To Republicans hoping for a chance to take over the Senate in November: not so fast.
A new New York Times/Kaiser Family Foundation poll released Wednesday says that the Senate races in four Southern states are closer than early predicted–a development that could put a Republican majority on hold.
According to the poll, Republican candidates in Kentucky, North Carolina, Louisiana, and Arkansas do not hold as wide of a lead as pollsters may expect: In Arkansas, incumbent Sen. Mark Pryor, a Democrat, currently holds a 10-point lead over his Republican challenger, Rep. Tom Cotton. Louisiana’s Democratic Sen. Mary Landrieu also currently holds a wide lead over the field of potential Republican candidates. In North Carolina, Democratic Sen. Kay Hagan holds a slight lead over the Republican front-runner, State Rep. Thom Tillis, and in Kentucky, Sen. Mitch McConnell is effectively tied with Democratic challenger Alison Lundergan Grimes.
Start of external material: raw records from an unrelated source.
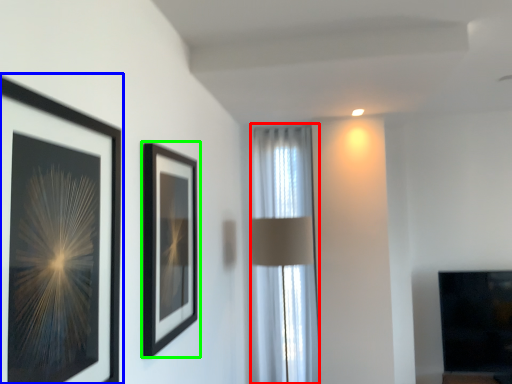 Question: Based on their relative distances, which object is nearer to curtain (highlighted by a red box)? Choose from picture frame (highlighted by a blue box) and picture frame (highlighted by a green box).

Choices:
 (A) picture frame
 (B) picture frame

Answer: (B) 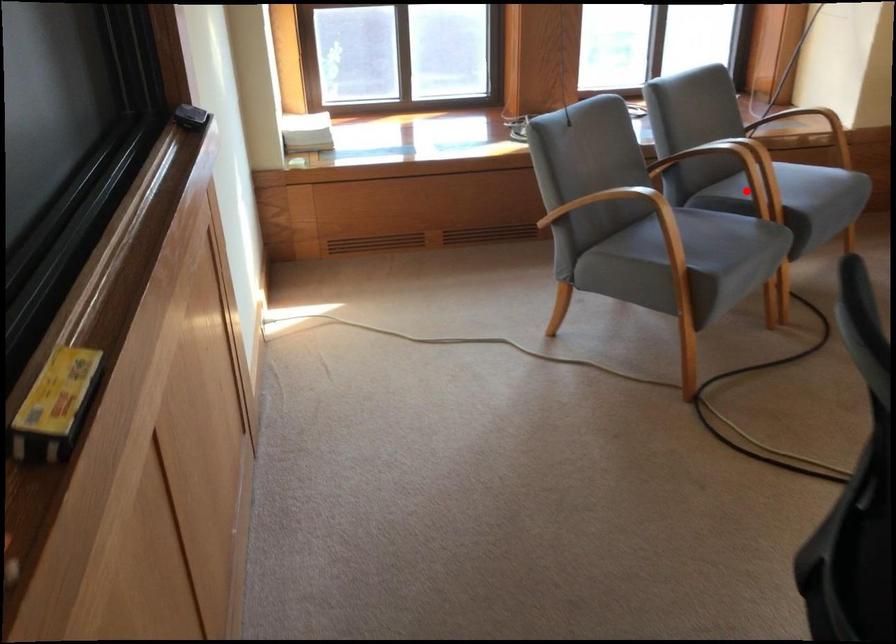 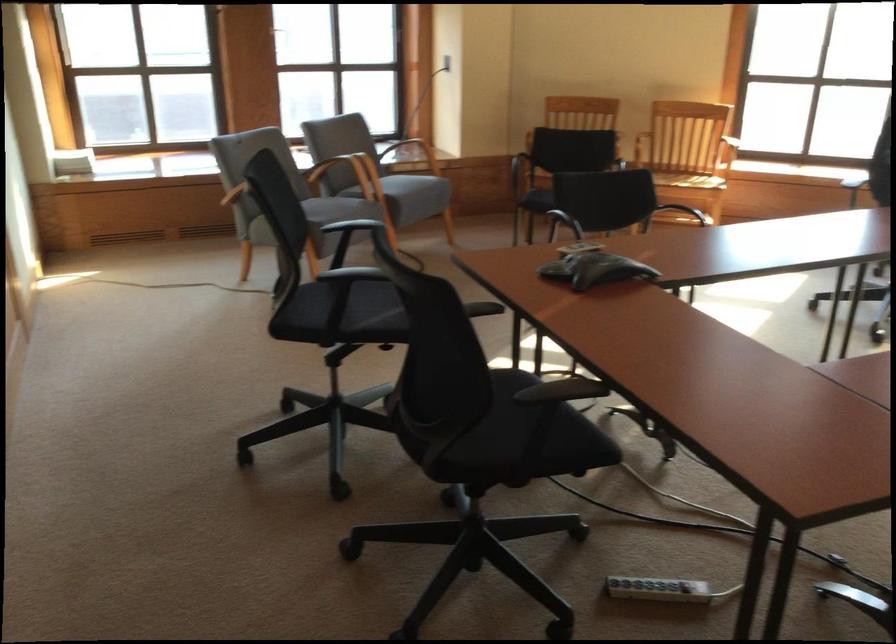 Question: A red point is marked in image1. In image2, is the corresponding 3D point closer to the camera or farther? Reply with the corresponding letter.

Choices:
 (A) The corresponding 3D point is closer.
 (B) The corresponding 3D point is farther.

Answer: (B) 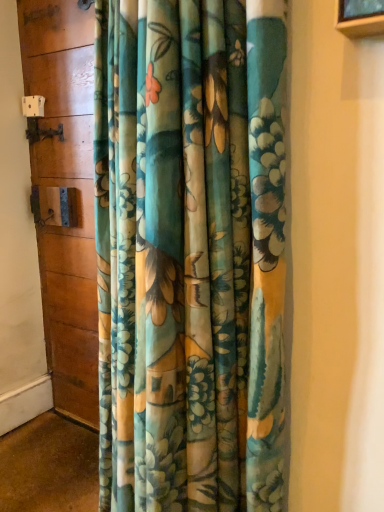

The new poll numbers are particularly surprising considering that President Obama lost all four of those states in 2012, and as Hardball guest Howard Fineman noted Wednesday night, the most remarkable part of the turnaround all has to do with the one issue Republicans have been hammering the president on for years: Obamacare.
“While [Obamacare] still might be a problem in some of the Southern states, for sure, it’s not quite the political disaster that it looked like last October when the Republicans staked their entire philosophy and game plan on opposing it,” Fineman said.
He added, “In Arkansas and Kentucky, the popular Democratic governors accepted the expansion of Medicaid,” which has helped Sen. Mark Pryor and Alison Lundegan Grimes.
Republicans would need six states to take the Senate majority this fall, and while they’re likely to take open Democratic seats in West Virginia, South Dakota, and Montana, they still need at least three more wins.